Eliminate certutil dependency. The original uses certutil -encode to convert binary sidecar file data to Base64 strings. Python's base64.b64encode() does this natively and portably.

Simplify type detection. The original iterates through all keys in $MetadataFileParser.Identify and matches each file against regex pattern arrays. This is fine algorithmically but the Python port should express this as a clean mapping structure (a dict of {type_name: [compiled_regex_patterns]}) rather than the deeply nested ordered hashtable structure of the original.

The DeleteQueue pattern (accumulate paths during traversal, delete after completion) is sound and should be preserved.
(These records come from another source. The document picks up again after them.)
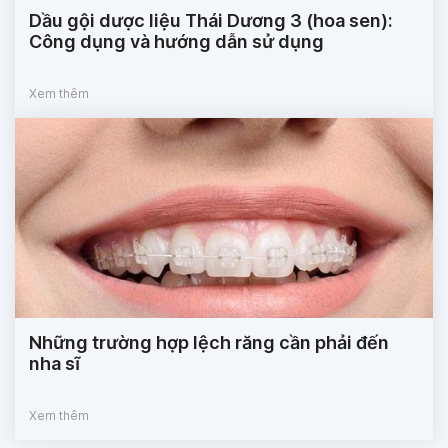
Dầu gội dược liệu Thái Dương 3 (hoa sen):
Công dụng và hướng dẫn sử dụng
Xem thêm
Những trường hợp lệch răng cần phải đến
nha sĩ
Xem thêm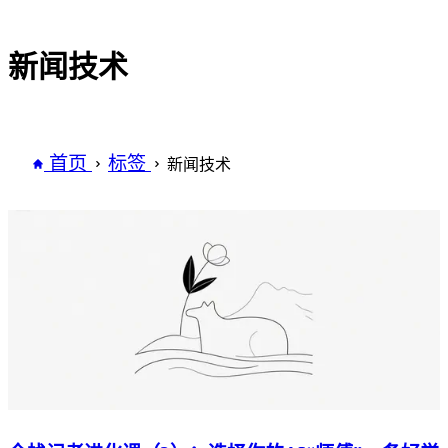
新闻技术
首页
标签
新闻技术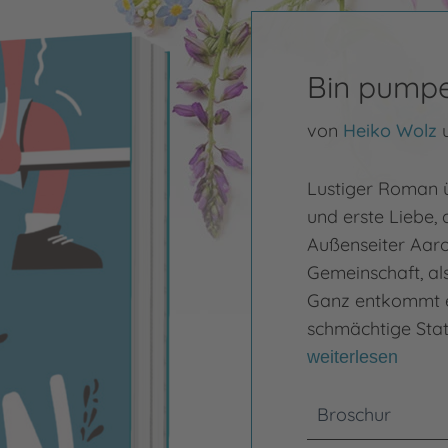
Bin pump
von
Heiko Wolz
Lustiger Roman ü
und erste Liebe, 
Außenseiter Aaron
Gemeinschaft, al
Ganz entkommt e
schmächtige Statu
weiterlesen
Broschur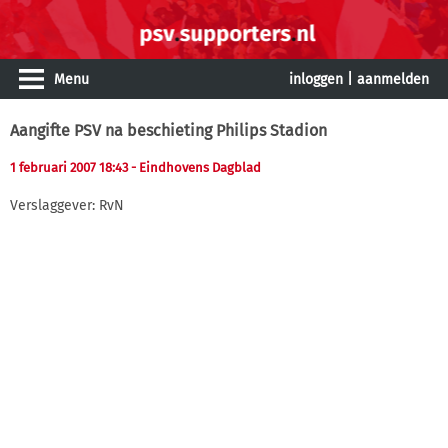
Menu
inloggen
|
aanmelden
Aangifte PSV na beschieting Philips Stadion
1 februari 2007 18:43
- Eindhovens Dagblad
Verslaggever: RvN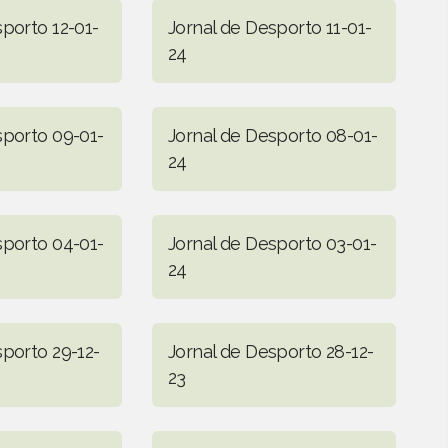
sporto 12-01-
Jornal de Desporto 11-01-
24
sporto 09-01-
Jornal de Desporto 08-01-
24
sporto 04-01-
Jornal de Desporto 03-01-
24
sporto 29-12-
Jornal de Desporto 28-12-
23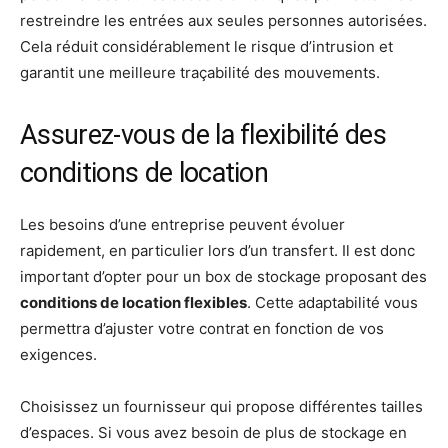
restreindre les entrées aux seules personnes autorisées.
Cela réduit considérablement le risque d’intrusion et
garantit une meilleure traçabilité des mouvements.
Assurez-vous de la flexibilité des
conditions de location
Les besoins d’une entreprise peuvent évoluer
rapidement, en particulier lors d’un transfert. Il est donc
important d’opter pour un box de stockage proposant des
conditions de location flexibles
. Cette adaptabilité vous
permettra d’ajuster votre contrat en fonction de vos
exigences.
Choisissez un fournisseur qui propose différentes tailles
d’espaces. Si vous avez besoin de plus de stockage en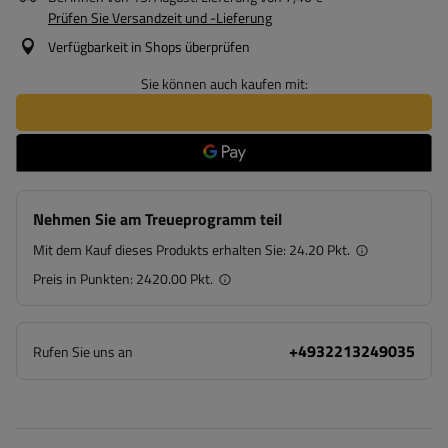
Prüfen Sie Versandzeit und -Lieferung
Verfügbarkeit in Shops überprüfen
Sie können auch kaufen mit:
Nehmen Sie am Treueprogramm teil
Mit dem Kauf dieses Produkts erhalten Sie:
24.20 Pkt.
Preis in Punkten:
2420.00 Pkt.
+4932213249035
Rufen Sie uns an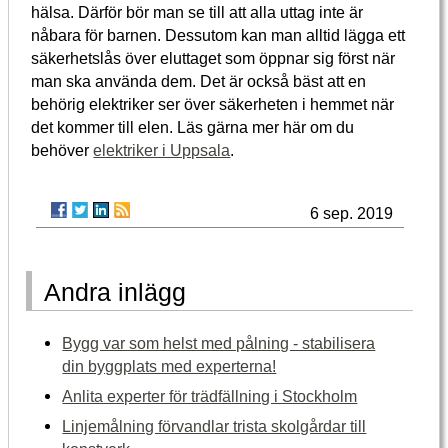
hälsa. Därför bör man se till att alla uttag inte är
nåbara för barnen. Dessutom kan man alltid lägga ett
säkerhetslås över eluttaget som öppnar sig först när
man ska använda dem. Det är också bäst att en
behörig elektriker ser över säkerheten i hemmet när
det kommer till elen. Läs gärna mer här om du
behöver
elektriker i Uppsala
.
6 sep. 2019
Andra inlägg
Bygg var som helst med pålning - stabilisera
din byggplats med experterna!
Anlita experter för trädfällning i Stockholm
Linjemålning förvandlar trista skolgårdar till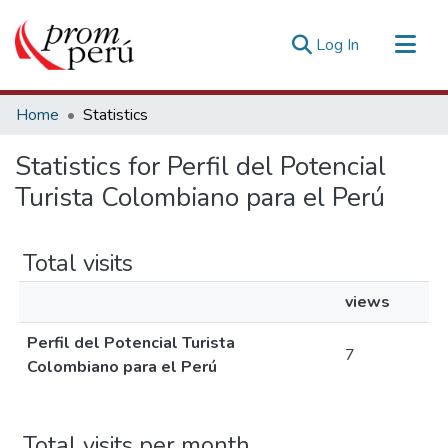
(current)
Log In
Communities & Collections
Home
Statistics
All of DSpace
Statistics for Perfil del Potencial
Estadísticas Externas
Turista Colombiano para el Perú
Total visits
views
Perfil del Potencial Turista
7
Colombiano para el Perú
Total visits per month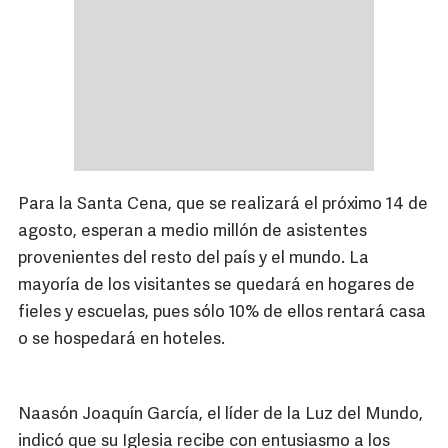
Para la Santa Cena, que se realizará el próximo 14 de
agosto, esperan a medio millón de asistentes
provenientes del resto del país y el mundo. La
mayoría de los visitantes se quedará en hogares de
fieles y escuelas, pues sólo 10% de ellos rentará casa
o se hospedará en hoteles.
Naasón Joaquín García, el líder de la Luz del Mundo,
indicó que su Iglesia recibe con entusiasmo a los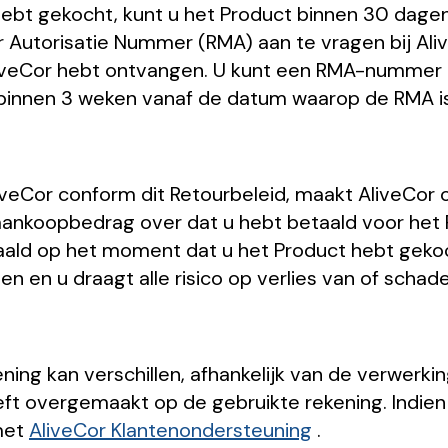
 hebt gekocht, kunt u het Product binnen 30 dage
ur Autorisatie Nummer (RMA) aan te vragen bij A
iveCor hebt ontvangen. U kunt een RMA-nummer a
 binnen 3 weken vanaf de datum waarop de RMA 
veCor conform dit Retourbeleid, maakt AliveCor 
aankoopbedrag over dat u hebt betaald voor het 
aald op het moment dat u het Product hebt gekoch
 en u draagt alle risico op verlies van of schad
ing kan verschillen, afhankelijk van de verwerki
ft overgemaakt op de gebruikte rekening. Indie
met
AliveCor Klantenondersteuning
.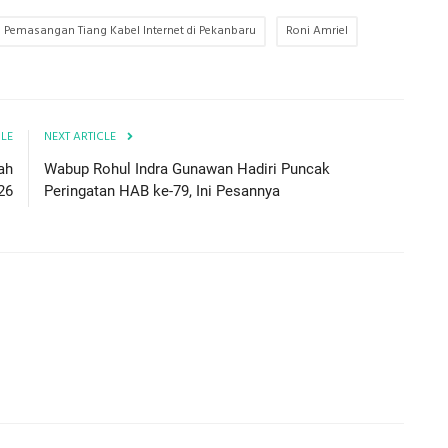
 Pemasangan Tiang Kabel Internet di Pekanbaru
Roni Amriel
CLE
NEXT ARTICLE
ah
Wabup Rohul Indra Gunawan Hadiri Puncak
26
Peringatan HAB ke-79, Ini Pesannya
In Python this is simply a list[Path] built up during traversal and iterated at the end with Path.unlink().

8. Output Object Construction & Schema

What It Does

Assembles a structured data object (the "index entry") for every file and directory processed. Each entry contains identity fields (_id, Ids, NameHashes, ContentHashes), filesystem metadata (Name, BaseName, Extension, StorageName, Size, IsDirectory, IsLink), relationship fields (ParentId, ParentIds, ParentName, ParentNameHashes), timestamps (TimeAccessed/Created/Modified, UnixTimeAccessed/Created/Modified), child items (Items array for directories), and extracted metadata (Metadata array).

The original output schema also includes an Encoding key (a complex object describing file encoding properties from BOM detection). This key is being intentionally dropped from the ported software.

Where It Lives (Original)

Function	Role
`MakeObject`	The core builder. Contains a massive `switch` on `$ObjectType` (`makeobjectfile`, `makeobjectdirectory`, `makeobjectdirectoryrecursive`) that constructs `[PSCustomObject]@{...}` with all schema fields. Repeated near-identically across 5+ switch branches.
`VariableStringify`	Null-safe string conversion used before inserting values into the output object
`GetFileEncoding`	BOM byte inspection for the `Encoding` field (being dropped)

Python Modules

Module	Usage
`dataclasses`	Define the output schema as `@dataclass` classes with type annotations; provides `asdict()` for JSON serialization. Strongly preferred for a project of this scope.
`pydantic` (third-party, optional)	Alternative to dataclasses with built-in validation, JSON schema generation, and serialization. More powerful but heavier dependency. Worth considering if schema validation against legacy consumers is important.
`typing`	Type annotations for nullable fields, union types, and recursive structures (`Items` referencing the same schema)

Improvement Notes

Eliminate the ObjectType switch duplication. The original MakeObject constructs the output object inside a switch statement with 5+ branches (makeobjectfile, makeobjectdirectory, makeobjectdirectoryrecursive, plus default branches). The actual fields are nearly identical across all branches — the only differences are: directories get Items = @() while files do not, and recursive directories get Items = @() for later population. The Python port should define one IndexEntry dataclass and conditionally populate Items and Metadata based on item type. One class, one construction path.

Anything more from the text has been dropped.